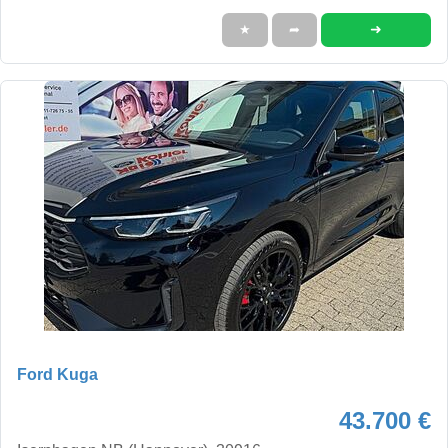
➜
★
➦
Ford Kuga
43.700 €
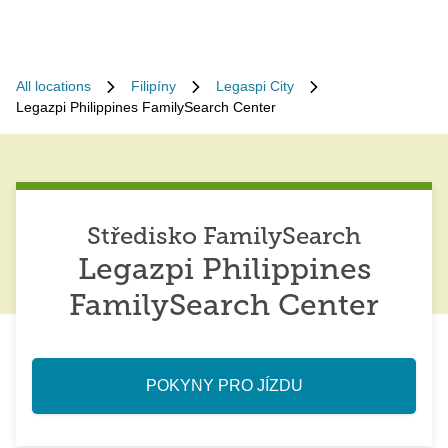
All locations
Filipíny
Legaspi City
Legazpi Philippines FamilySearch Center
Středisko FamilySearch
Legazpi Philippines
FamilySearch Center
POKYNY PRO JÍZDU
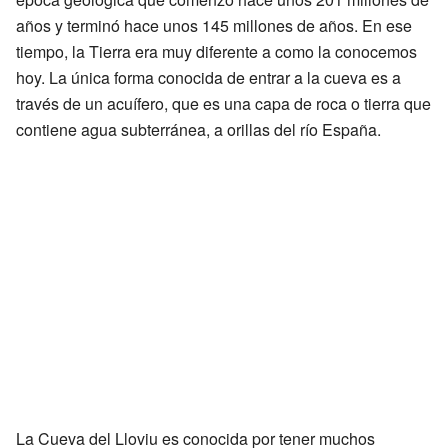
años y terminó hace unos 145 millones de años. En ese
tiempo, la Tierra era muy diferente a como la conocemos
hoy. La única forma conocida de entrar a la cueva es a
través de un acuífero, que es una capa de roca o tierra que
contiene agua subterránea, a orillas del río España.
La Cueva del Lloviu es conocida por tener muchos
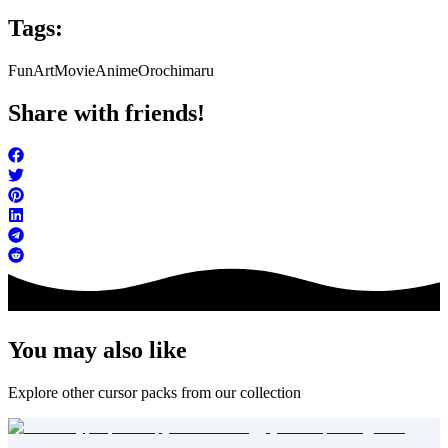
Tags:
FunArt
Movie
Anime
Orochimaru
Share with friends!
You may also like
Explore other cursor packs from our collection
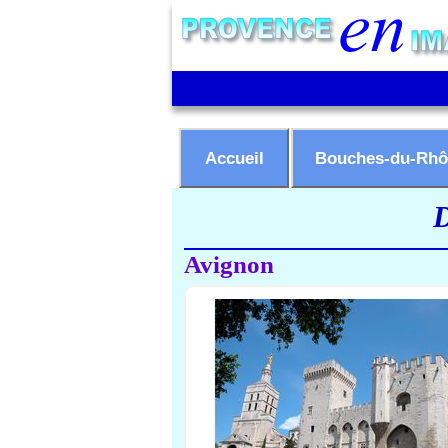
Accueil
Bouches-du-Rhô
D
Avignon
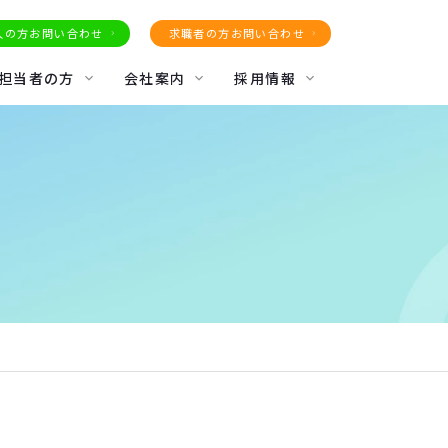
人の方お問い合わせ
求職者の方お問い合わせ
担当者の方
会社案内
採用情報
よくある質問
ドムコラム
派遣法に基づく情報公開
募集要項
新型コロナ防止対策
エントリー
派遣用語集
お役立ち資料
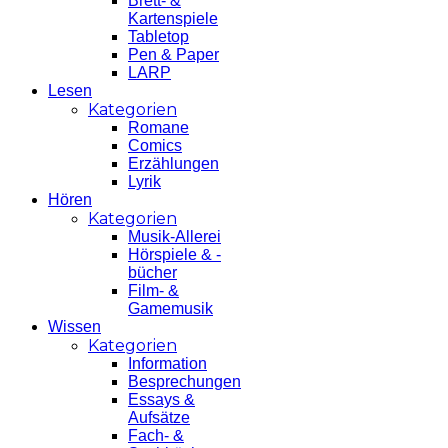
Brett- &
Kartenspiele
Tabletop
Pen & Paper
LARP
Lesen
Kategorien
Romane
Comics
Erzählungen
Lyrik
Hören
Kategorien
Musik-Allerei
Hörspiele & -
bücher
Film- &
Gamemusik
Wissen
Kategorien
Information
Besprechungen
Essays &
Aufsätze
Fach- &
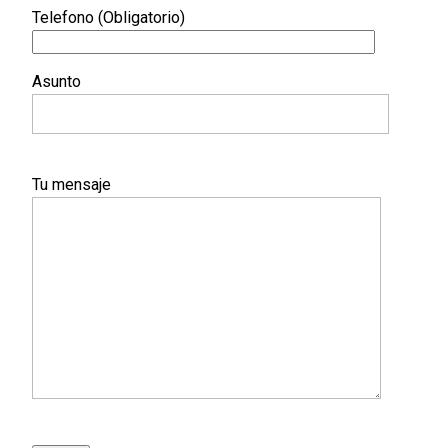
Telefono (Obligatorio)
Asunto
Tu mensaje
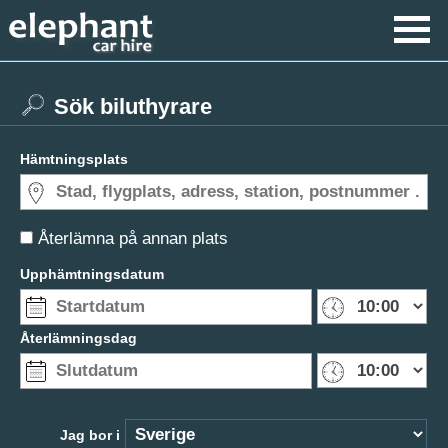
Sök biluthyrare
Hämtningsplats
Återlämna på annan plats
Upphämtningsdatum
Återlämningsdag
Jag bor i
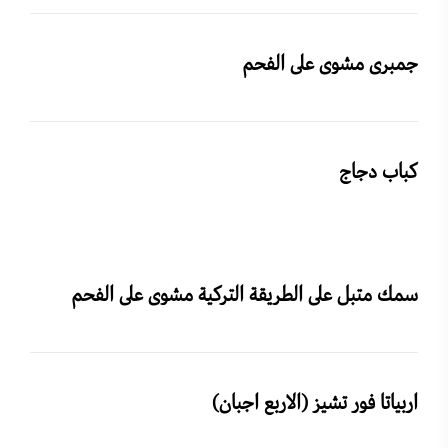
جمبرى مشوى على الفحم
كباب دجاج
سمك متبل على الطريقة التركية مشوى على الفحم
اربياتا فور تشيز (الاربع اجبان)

++++++

--- Task description ---
All of the lines above should be retyped precisely, apart from the pictures.

--- Solution to the problem ---
➜
★
➦
Ford Kuga
43.700 €
All locations
Filipíny
Legaspi City
Legazpi Philippines FamilySearch Center
Středisko FamilySearch
Legazpi Philippines
FamilySearch Center
POKYNY PRO JÍZDU
años y terminó hace unos 145 millones de años. En ese
tiempo, la Tierra era muy diferente a como la conocemos
hoy. La única forma conocida de entrar a la cueva es a
través de un acuífero, que es una capa de roca o tierra que
contiene agua subterránea, a orillas del río España.
La Cueva del Lloviu es conocida por tener muchos
Tags:
FunArt
Movie
Anime
Orochimaru
Share with friends!
You may also like
Explore other cursor packs from our collection
Accueil
Bouches-du-Rhô
D
Avignon
人の方お問い合わせ
求職者の方お問い合わせ
担当者の方
会社案内
採用情報
よくある質問
ドムコラム
派遣法に基づく情報公開
募集要項
新型コロナ防止対策
エントリー
派遣用語集
お役立ち資料
Brett- &
Kartenspiele
Tabletop
Pen & Paper
LARP
Lesen
Kategorien
Romane
Comics
Erzählungen
Lyrik
Hören
Kategorien
Musik-Allerei
Hörspiele & -
bücher
Film- &
Gamemusik
Wissen
Kategorien
Information
Besprechungen
Essays &
Aufsätze
Fach- &
Telefono (Obligatorio)
Asunto
Tu mensaje
Sök biluthyrare
Hämtningsplats
Återlämna på annan plats
Upphämtningsdatum
Återlämningsdag
Jag bor i
جمبرى مشوى على الفحم
كباب دجاج
سمك متبل على الطريقة التركية مشوى على الفحم
اربياتا فور تشيز (الاربع اجبان)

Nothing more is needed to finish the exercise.